宮城県美術館で「日本彫刻の近代」という大掛りな展覧会のオープニングがあった。朝九時からというので、頑張って四時起きで出かけたのである。八時半に到着するとなんと一番乗り。旧知の西村勇晴さんが出迎えてくれた。かつて現役時代に「ルノワール展」を一緒に準備したお仲間なので、懐かしさもひとしお。ここを訪れるのは五、六年ぶりだが、いつ来ても落ち着いた佇まいにホッとする。歴史と風格のある好もしい美術館なのだ。
展覧会そのものも見応え充分。担当の三上さんは昨夜は遅くまで展示の仕上げ作業があった由で、さすがに疲労と安堵の表情だったが、ずっと頑張ってこられた甲斐はあったと思う。小生はカタログの編集をお手伝いしただけだが、明治から昭和まで近代彫刻の優品がずらり並ぶさまはまことに圧巻。展示スペースにもう少しゆとりがあれば、と思わなくもないが、まあそれは望蜀の嘆の類いだろう。
そのあと、ここの常設展示も拝見。
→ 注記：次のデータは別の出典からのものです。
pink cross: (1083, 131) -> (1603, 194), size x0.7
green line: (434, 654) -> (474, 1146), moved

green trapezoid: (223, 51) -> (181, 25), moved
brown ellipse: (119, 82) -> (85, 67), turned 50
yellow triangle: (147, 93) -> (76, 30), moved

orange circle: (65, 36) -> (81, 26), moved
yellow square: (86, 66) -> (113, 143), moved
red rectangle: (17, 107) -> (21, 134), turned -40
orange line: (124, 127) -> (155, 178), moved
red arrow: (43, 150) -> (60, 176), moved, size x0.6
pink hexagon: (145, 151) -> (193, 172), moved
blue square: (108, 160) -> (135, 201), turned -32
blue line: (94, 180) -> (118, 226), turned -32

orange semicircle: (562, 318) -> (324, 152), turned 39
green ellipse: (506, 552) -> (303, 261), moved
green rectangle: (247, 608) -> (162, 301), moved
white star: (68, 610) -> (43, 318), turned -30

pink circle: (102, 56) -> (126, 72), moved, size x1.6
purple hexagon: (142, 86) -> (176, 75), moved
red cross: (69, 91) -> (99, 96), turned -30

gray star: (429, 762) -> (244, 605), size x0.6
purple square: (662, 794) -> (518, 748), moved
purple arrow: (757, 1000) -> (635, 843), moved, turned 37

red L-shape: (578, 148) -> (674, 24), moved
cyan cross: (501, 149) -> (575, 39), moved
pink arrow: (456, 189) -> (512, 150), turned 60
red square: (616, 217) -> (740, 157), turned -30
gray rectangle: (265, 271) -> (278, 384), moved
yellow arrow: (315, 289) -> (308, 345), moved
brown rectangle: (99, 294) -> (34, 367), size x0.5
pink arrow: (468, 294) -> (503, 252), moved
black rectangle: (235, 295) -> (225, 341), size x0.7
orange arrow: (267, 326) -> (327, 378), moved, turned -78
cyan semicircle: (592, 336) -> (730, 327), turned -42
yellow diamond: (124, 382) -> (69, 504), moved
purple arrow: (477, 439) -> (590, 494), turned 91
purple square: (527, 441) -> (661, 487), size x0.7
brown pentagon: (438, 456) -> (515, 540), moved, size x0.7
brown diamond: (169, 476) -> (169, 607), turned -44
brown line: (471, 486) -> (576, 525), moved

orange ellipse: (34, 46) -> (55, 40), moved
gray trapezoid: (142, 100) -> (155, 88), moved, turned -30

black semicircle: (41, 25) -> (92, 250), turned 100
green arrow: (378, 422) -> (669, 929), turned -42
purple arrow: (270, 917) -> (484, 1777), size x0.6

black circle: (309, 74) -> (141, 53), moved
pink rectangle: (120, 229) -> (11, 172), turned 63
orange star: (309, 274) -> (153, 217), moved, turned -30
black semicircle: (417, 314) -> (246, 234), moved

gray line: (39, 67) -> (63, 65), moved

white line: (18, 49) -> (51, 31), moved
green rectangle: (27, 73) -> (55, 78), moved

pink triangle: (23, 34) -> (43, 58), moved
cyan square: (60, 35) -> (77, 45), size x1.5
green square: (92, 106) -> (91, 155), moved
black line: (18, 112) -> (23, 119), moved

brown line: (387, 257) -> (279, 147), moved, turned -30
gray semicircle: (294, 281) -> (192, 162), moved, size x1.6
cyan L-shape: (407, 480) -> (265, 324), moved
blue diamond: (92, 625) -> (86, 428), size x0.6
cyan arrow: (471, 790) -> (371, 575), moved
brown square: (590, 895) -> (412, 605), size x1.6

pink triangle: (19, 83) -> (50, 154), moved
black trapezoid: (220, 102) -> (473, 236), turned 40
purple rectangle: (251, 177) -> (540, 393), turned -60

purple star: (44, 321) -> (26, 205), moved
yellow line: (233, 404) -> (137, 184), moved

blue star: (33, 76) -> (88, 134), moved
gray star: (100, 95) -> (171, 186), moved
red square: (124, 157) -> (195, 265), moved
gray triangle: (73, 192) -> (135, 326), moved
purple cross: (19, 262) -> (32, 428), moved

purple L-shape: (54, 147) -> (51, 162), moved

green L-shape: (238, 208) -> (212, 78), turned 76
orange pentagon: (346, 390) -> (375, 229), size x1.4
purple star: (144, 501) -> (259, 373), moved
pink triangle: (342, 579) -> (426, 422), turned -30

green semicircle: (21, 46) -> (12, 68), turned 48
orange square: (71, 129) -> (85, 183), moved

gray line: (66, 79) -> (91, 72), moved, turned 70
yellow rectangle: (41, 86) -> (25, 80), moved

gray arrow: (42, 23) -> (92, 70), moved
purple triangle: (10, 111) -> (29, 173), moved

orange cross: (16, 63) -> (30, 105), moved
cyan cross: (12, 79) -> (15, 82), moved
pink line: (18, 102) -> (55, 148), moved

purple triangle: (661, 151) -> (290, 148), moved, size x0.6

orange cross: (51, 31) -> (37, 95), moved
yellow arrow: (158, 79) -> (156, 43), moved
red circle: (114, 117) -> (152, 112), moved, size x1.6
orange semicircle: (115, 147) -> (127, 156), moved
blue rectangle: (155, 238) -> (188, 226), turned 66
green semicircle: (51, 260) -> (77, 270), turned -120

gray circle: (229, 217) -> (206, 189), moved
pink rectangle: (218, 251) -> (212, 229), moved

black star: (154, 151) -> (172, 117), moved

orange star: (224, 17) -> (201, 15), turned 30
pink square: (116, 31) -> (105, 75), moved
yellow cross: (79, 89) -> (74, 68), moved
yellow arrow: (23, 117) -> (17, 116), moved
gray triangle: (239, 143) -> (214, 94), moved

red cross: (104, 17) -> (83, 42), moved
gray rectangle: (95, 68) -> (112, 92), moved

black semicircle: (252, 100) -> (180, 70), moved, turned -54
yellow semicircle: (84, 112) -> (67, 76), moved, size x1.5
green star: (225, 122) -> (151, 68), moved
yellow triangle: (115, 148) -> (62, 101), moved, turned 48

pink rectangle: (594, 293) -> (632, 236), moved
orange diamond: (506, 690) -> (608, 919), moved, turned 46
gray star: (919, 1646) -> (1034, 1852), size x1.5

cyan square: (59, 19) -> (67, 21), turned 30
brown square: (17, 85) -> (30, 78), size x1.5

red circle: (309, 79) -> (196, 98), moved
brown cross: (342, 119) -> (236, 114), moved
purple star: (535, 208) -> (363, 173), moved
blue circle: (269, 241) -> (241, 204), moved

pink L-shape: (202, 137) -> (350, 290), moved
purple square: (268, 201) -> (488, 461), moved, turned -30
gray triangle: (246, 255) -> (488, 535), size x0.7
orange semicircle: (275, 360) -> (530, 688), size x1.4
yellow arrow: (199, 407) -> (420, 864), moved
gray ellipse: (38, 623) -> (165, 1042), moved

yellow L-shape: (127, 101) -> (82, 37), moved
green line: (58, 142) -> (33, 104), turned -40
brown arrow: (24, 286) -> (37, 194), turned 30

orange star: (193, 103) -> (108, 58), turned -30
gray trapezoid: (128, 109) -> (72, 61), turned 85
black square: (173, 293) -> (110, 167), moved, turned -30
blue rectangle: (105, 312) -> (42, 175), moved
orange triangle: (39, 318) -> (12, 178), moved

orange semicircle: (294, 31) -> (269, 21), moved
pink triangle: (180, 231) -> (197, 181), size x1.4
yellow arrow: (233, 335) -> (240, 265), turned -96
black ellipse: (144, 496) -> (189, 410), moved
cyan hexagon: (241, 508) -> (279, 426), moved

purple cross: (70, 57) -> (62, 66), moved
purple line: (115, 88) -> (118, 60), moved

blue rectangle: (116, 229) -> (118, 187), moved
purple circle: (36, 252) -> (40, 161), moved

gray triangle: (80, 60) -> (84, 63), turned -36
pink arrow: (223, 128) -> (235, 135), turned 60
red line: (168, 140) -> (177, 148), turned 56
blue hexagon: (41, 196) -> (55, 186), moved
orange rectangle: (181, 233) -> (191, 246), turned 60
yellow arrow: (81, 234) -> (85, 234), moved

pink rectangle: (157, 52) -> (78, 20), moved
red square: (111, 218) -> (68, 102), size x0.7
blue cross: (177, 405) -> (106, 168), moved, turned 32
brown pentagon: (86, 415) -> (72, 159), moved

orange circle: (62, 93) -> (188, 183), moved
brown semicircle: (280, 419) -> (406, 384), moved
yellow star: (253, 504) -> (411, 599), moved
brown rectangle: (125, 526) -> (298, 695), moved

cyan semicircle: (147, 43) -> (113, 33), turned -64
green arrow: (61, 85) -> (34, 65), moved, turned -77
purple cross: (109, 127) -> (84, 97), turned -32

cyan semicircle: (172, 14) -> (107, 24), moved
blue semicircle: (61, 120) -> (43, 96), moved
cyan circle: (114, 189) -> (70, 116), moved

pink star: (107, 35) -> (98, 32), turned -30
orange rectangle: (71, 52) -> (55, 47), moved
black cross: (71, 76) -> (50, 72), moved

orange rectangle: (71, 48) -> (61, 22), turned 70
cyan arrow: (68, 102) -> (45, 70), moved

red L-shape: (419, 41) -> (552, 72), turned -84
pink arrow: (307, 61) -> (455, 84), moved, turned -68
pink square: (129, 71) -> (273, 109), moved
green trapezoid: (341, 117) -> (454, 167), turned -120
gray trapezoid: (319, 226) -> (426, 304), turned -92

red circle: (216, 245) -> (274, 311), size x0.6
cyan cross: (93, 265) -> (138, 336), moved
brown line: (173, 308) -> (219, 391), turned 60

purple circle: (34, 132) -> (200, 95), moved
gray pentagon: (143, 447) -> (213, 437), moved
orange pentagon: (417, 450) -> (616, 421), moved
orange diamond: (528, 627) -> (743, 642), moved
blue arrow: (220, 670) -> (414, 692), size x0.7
新収蔵品を含む松本竣介の小特集、カンディンスキーと神原泰の抽象画を並べたコーナーなど、興味津々の内容。いつ来てもここのコレクションは粒揃いだし、学芸員の見識と愛情が伝わる展示が心地よい。
昼食のあと、眺めのよい館内のカフェで西村さんと珈琲をご一緒しながら四方山話。ルノワール展の準備では苦楽を共にし、地球一周の旅までした間柄なので、久しぶりなのにすぐ打ち解けて話せるのが嬉しい。さっき観た常設展示を褒めたら、「当然でしょ」という表情でにっこり微笑んだ。
帰りしな、西村氏が寄稿した大原美術館での展覧会のカタログを恵贈される。児島虎次郎のベルリン滞在を跡づける興味深い内容だ。
そのあと、せっかくなので街へ戻って七夕で賑わう市中を散策。東京と変わらぬ蒸し暑さに閉口していたら驟雨になる。路地に駆け込むと、「イノダコーヒ」の看板に出くわす。京都のイノダの支店が仙台にあるとは知らなんだ。さっそく飛び込んで一息つく。美味しい珈琲を啜りながら先の西村論考を読む。いつもながら丹念な調査に基づく手堅い内容に感服。
雨がすっかり上がったので仙台駅まで歩く。夕方の新幹線まではまだ間がある。そこで土産に笹蒲鉾やズンダ餅を買い込み、地下のバーで美味しい牛タンをつまみにビールを呑んだ。